The EU Commission is proposing to allocate €56 million to compensate farmers who have been impacted by increased imports of grain from Ukraine.

European Commissioner for Agriculture Janusz Wojciechowski told this week’s meeting of the EU Council that the proposed funding would come from the agricultural reserve.

The funding will aim to limit the impact of market imbalances on planting decisions of farmers.

Farmers

Farmers in countries bordering Ukraine have been expressing concerns about effects of the increased imports of Ukrainian cereals and oilseeds on local markets.

Following analysis of the situation by the EU Commission, it proposed to allocate €29.5 million to Poland, €16.75 to Bulgaria and €10.05 million to Romania.

The three countries can match this EU support up to 100% with national funds which would amount to a total financial aid of €112.6 million for affected farmers.

The financial aid would be allocated to the three member states which will then distribute it to farmers as soon as possible.

It is expected that farmers in the three countries will receive payments by the end of September.

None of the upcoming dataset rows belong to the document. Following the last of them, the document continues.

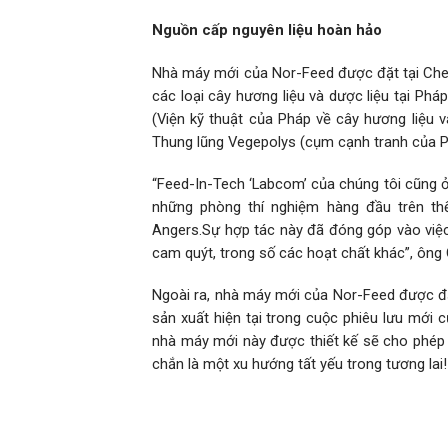
Nguồn cấp nguyên liệu hoàn hảo
Nhà máy mới của Nor-Feed được đặt tại Chem
các loại cây hương liệu và dược liệu tại Phá
(Viện kỹ thuật của Pháp về cây hương liệu 
Thung lũng Vegepolys (cụm cạnh tranh của P
“Feed-In-Tech ‘Labcom’ của chúng tôi cũng 
những phòng thí nghiệm hàng đầu trên th
Angers.Sự hợp tác này đã đóng góp vào việ
cam quýt, trong số các hoạt chất khác”, ông 
Ngoài ra, nhà máy mới của Nor-Feed được đặ
sản xuất hiện tại trong cuộc phiêu lưu mới
nhà máy mới này được thiết kế sẽ cho phép m
chắn là một xu hướng tất yếu trong tương lai!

Poland, Romania and Bulgaria will also have to inform the commission how the funds were distributed and how they helped farmers.

The commission’s draft measure is currently being discussed with member states with a vote due to take place on March 30.

Ukraine

Meanwhile, the United Nations (UN) confirmed on Saturday (March 18) that the Black Sea Grain Initiative allowing Ukraine to export grain and agricultural produce has been extended.

25 million metric tonnes of grain and foodstuffs have been shipped to 45 countries since the initiative began.

The agreement, brokered by the UN and Turkey, had been due to expire on March 19.

The UN statement did not specify how long the deal, which has until now operated on a 120-day cycle, would be extended for.

Russia said that it was willing to extend the measure, but only for another 60 days.